And across the street, activists rented out the Mexican restaurant Chevy's, a traditional watering hole and dealmaking spot for the cybersecurity set. The activists say they won't let anyone into the restaurant who paid to attend the RSA conference.
Their message: If you support the RSA, no tacos for you.
This year's RSA conference—traditionally one of the industry's biggest deal making and technology sharing meetings—features a tech community divided against itself in the wake of Edward Snowden's revelations of the extent of the NSA's snooping and just how closely some cybersecurity companies here cooperated with it.
Robert Imhoff, founder of a hacker security group, raised $7,000 on a crowdfunding website to rent out Chevy's. He said he wants to inconvenience the attendees to make a point about NSA surveillance. And he said the sponsor of the conference has already taken a reputation hit from the disclosures. "For 30 years, everybody has said RSA, the security division of EMC, is the go-to place for security and safety and trust," he said. "Now [they] have lost so much goodwill."

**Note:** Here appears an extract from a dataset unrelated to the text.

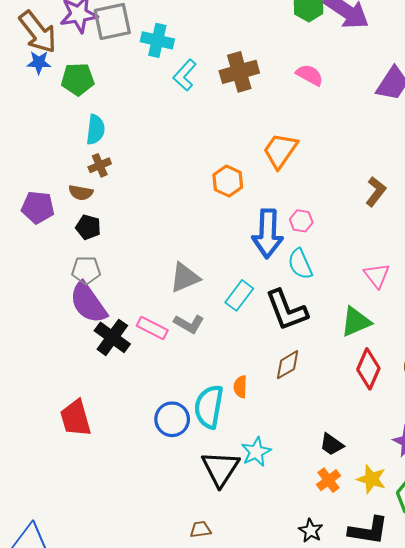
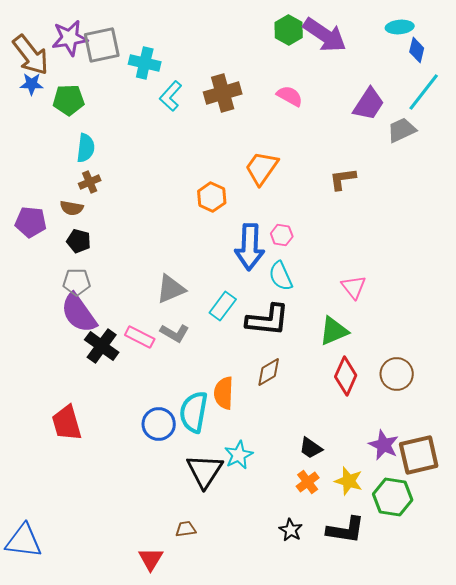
brown L-shape: (376, 192) -> (343, 179), moved, turned -136
black L-shape: (287, 310) -> (268, 320), turned -63
orange semicircle: (240, 387) -> (224, 393), size x1.5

For its part, RSA has denied allegations that it deliberately created a back door in its security products for the NSA to exploit. CEO Art Coviello suggested in his speech here that RSA had essentially been duped by the agency and would be more skeptical of the government in the future. If "we can't be sure which part of the NSA we're actually working with, and what their motivations are, then we should not work with the NSA at all," he said.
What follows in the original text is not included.